*** Opening Extracted information ***
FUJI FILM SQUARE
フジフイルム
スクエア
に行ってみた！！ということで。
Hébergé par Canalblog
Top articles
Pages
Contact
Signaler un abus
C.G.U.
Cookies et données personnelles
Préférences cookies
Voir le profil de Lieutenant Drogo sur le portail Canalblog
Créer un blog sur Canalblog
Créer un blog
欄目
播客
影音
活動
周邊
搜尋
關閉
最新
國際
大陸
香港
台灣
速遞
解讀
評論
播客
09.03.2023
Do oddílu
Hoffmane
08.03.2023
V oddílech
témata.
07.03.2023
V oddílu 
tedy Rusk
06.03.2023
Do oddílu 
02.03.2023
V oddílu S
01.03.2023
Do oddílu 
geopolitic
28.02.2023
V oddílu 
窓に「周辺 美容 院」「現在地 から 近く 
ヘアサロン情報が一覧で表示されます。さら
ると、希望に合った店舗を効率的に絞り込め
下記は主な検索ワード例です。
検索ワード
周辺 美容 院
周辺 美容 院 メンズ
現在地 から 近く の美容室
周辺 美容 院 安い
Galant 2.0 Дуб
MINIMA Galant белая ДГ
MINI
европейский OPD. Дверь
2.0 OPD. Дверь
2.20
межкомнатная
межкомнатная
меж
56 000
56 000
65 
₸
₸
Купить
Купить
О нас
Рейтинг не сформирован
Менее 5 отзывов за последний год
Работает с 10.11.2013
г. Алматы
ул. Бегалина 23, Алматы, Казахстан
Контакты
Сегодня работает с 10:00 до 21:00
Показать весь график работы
*** Closing Extracted information ***
» **Prompt**
Show every line from the listing that contains "Алматы".

» **Completed exercise**
г. Алматы
ул. Бегалина 23, Алматы, Казахстан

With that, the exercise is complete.